Compiler flags are helpful.

Two of them made it easy to find bugs, the -fstack-protector-all and -Wshadow flags. The first gives a stack trace of the out-of-bounds index access in an array. The second one warns about redeclaring the same variable name within the same scope, particularly when dealing with nested loops.

Several interconnected data are hard to decouple and organize into files.

For example, the spaceship’s collision with meteors is on the main file, and several data are updated there, like score, slow-motion timer, and camera shake. I didn’t think too hard about this but maybe use a central message queue. A possible downside is that the data is processed only on the next frame unless you run in a separate thread. It might also be the wrong and unnecessary abstraction.

Gradient noise is awesome!

Randomness is a crucial aspect of game development, yet it alone is insufficient. We require a form of ‘controlled’ randomness to achieve desired outcomes. Perlin noise provides a more organic sense of randomness. I utilized stb_perlin.h and translated Godot’s code to C to make the camera shake effect. Additionally, it’s worth noting that cameras remain significant even in stationary games.

Layout UI elements by hand are time-consuming.

A possible solution is to create a built-in editor.

State machines govern the game state.

Games operate on state machines, and I must research more to discover how to simplify the code using state machines and make the code easier to reason about.

Possible improvements

Bundle assets with the binary.

Single binary, easily portable on a pen drive, with the probable downside of lacking mod support.

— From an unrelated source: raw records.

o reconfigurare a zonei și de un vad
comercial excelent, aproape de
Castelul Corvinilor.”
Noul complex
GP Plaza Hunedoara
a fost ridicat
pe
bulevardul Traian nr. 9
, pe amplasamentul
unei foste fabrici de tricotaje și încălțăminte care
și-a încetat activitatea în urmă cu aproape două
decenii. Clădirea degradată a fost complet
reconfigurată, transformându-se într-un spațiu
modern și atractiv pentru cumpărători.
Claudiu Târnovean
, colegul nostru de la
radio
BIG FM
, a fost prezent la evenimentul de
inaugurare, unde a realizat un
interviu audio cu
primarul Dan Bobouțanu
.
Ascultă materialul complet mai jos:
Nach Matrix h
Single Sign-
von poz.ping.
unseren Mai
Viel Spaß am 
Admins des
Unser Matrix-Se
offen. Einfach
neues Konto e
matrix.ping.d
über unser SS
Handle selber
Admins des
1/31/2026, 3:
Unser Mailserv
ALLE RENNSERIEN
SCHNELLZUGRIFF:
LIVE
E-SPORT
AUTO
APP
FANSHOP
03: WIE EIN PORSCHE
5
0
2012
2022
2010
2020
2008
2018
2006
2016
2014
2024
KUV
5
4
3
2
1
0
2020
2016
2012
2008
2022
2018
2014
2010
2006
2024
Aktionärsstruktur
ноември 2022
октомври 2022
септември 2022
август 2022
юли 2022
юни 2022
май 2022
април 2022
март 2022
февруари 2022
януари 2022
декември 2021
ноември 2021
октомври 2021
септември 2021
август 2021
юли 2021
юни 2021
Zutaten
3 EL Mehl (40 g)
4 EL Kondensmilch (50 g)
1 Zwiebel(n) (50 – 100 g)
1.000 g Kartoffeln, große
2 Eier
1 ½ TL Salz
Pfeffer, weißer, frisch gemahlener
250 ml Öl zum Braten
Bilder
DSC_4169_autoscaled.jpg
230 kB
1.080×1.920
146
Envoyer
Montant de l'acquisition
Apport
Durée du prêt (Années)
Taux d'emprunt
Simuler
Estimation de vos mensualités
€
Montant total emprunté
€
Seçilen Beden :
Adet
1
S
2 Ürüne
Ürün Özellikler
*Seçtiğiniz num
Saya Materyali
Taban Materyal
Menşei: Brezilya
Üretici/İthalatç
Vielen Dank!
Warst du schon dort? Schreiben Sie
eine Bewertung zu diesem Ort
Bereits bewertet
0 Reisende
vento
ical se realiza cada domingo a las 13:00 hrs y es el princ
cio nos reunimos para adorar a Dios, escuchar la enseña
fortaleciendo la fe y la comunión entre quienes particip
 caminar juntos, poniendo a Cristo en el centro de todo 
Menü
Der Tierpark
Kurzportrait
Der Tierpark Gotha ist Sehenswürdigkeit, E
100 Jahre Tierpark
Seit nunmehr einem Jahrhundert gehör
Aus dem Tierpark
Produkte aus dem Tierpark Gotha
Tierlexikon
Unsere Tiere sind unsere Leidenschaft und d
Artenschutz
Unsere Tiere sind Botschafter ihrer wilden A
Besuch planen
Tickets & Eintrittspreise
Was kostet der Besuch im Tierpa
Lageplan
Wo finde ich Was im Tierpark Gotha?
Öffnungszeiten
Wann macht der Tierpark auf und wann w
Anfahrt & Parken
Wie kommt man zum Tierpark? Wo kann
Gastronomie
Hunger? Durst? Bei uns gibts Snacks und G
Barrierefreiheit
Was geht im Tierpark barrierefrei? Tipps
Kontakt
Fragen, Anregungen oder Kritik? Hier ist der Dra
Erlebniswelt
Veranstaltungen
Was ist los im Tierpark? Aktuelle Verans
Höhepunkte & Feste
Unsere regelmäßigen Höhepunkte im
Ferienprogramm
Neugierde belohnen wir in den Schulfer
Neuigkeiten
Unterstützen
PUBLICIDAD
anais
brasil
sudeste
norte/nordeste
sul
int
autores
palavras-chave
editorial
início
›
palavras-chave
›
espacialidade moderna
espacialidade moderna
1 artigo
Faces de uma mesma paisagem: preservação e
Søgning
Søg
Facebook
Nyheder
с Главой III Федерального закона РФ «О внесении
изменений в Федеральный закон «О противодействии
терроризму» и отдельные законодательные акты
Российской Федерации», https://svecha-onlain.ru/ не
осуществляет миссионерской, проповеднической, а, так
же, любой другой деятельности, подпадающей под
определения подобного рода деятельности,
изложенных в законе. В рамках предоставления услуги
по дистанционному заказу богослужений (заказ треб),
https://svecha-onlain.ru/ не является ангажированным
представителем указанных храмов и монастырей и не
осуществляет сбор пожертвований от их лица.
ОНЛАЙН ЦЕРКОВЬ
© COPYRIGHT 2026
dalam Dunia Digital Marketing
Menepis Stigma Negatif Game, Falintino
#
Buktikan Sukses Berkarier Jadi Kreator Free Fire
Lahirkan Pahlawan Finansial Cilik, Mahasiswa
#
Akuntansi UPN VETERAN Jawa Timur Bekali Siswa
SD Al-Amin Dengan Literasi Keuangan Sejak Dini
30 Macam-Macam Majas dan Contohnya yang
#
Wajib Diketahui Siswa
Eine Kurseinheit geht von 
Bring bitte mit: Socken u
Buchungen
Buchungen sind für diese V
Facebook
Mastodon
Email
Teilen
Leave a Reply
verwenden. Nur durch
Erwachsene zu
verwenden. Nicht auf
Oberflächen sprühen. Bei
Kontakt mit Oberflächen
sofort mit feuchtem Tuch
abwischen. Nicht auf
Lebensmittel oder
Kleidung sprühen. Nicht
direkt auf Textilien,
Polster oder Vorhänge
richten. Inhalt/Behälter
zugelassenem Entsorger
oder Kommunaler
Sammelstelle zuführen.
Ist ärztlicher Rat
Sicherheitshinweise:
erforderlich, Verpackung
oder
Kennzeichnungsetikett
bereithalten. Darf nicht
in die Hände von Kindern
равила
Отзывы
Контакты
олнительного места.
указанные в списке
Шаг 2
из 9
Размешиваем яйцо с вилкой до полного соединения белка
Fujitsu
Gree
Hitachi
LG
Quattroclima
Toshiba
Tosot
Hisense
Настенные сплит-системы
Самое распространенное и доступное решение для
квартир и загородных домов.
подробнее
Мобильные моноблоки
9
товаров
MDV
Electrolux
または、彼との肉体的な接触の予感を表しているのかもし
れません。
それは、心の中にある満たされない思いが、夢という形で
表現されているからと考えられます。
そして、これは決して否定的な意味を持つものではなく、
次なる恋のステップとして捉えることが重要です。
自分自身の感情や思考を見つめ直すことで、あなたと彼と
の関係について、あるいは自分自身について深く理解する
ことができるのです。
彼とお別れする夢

Save player initials and high score.

Just like the old games!

Release a Windows and Web version.

Utilize Raylib’s multiplatform support.

Vendorize Raylib and Raymath headers.

The best practice in game development is to include your libraries in your source code. I used this approach for the stb_perlin header file. The benefit of this approach is that it guarantees a fixed version and makes upgrades explicit, simplifying the process for others to run the code. Different from the JavaScript world, there is no need for package managers.

Find a better way to organize assets.

Should I separate by entity or by type of asset?


During development, there were some fortunate events that I believe improved the game design.

When I added the planet texture, I positioned it in the center of the screen, but to my surprise, it was like this.

screeshot of asteroids with a big planet on the background

I forgot that the texture was big, but it has a better appeal than having a little planet far away like this.

screeshot of asteroids with a little planet on the background

To test if the score was rendering correctly, I increased the score when the player moved forward. Then I remembered that Sakurai talked about risk-reward. Staying in place gives almost no reward because each meteor destroyed is worth 10 points, but moving adds 70 points per frame! The bigger the risk, the bigger the reward! I found a way to somewhat cheese it. Can you guess how?

Check out the code here and the gameplay below.

Conclusion

Game development is challenging but a fun experience, distinct from web development, which typically presents the same problems every time. The advantages include not needing meetings, dailies, deadlines, or pressure, as well as avoiding general workplace boredom.

As a mental exercise, read through the source code of each implementation and try to imagine the difficulty of adding a second player. I believe this is an interesting way to gauge the complexity of working with the codebase.